さて、起動オプションですが、G1GCは目標停止時間を守るアルゴリズムなので、まずは -XX:MaxGCPauseMillis をどのくらいにするかを考えるべきでしょう。
このオプションのデフォルト値は200msです。
これは人間の知覚の限界と言われているので、まあ人間に対してレスポンスを返すようなアプリケーションであれば200msで良い気がしますが。
それからもちろん -XX:+UseConcMarkSweepGC を-XX:+UseG1GC にする必要があります。
その他上記のスライドp52を参照すると、 -XX:SurvivorRatio, -XX:TargetSurvivorRatio, -XX:MaxTenuringThreshold は消してしまえと。
各領域をどのくらいの比率で使うかは G1GC に任せたほうが良いということですね。

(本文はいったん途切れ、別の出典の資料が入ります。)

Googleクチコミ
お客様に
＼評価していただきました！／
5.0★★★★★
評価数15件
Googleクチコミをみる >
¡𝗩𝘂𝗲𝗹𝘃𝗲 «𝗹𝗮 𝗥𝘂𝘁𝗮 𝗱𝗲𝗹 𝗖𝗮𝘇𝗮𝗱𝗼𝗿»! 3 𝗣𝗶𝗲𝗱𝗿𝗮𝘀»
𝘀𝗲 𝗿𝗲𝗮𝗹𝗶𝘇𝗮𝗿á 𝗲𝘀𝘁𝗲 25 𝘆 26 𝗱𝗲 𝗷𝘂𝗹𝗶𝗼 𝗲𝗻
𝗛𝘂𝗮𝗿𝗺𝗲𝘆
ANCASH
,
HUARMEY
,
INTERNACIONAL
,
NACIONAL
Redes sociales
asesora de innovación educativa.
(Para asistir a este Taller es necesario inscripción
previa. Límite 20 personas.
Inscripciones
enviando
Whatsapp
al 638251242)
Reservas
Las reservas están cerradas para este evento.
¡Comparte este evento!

あとは マーキング・サイクルを開始するJavaヒープ占有率のしきい値を設定する -XX:InitiatingHeapOccupancyPercent と 適切な世代サイズを出力する -XX:PrintAdaptiveSizePolicyを設定しました。
G1GC時の起動オプション
${JAVA_HOME}/bin/java \ -Xmx13703M \ -Xms13703M \ -Xloggc:/var/log/ultima/gc.log \ -XX:+PrintGCDetails \ -XX:+PrintGCDateStamps \ -XX:+PrintAdaptiveSizePolicy \ -XX:+UseG1GC \ -XX:MaxGCPauseMillis=200 \ -XX:InitiatingHeapOccupancyPercent=50 \ -Dcom.sun.management.jmxremote \ -Dcom.sun.management.jmxremote.port=7900 \ -Dcom.sun.management.jmxremote.authenticate=false \ -Dcom.sun.management.jmxremote.ssl=false \ -Djava.rmi.server.hostname=`hostname -f` \ -classpath ${CLASS_PATH} \ ${MAIN_CLASS} \ $@
VisualVMで見たG1GCのヒープ使用率
変更後、VisualVMでヒープ使用率を見てみました。
たまにCPUの使用率がスパイクしますが、おそらくこのタイミングでグローバル・マーキング・フェーズが実行されているのでしょう。
ヒープの使用量は安定しています。
つまり効率的にヒープ領域をライブ・データに割り当てているといって良さそうです。
ただ、別の監視ツールで見るとCPU使用率はやはりCMS GCに比べて増えていました。
まとめ
G1GCよりCMS GCの方が早い、というコメントをたびたびネット上で拝見しますが、環境及びアプリケーション特性によって違う、というのが私の見解です。
※ 事実G1GCの方がCPUを使うのは確かなので、CPUリソースが逼迫していたらG1GCの利用は難しいでしょう。
Oracleが書いている通り、ヒープサイズが大きく目標停止時間がシビアな環境がG1GCに向いているのは間違いないと思います。
GCアルゴリズムも適材・適所ですね。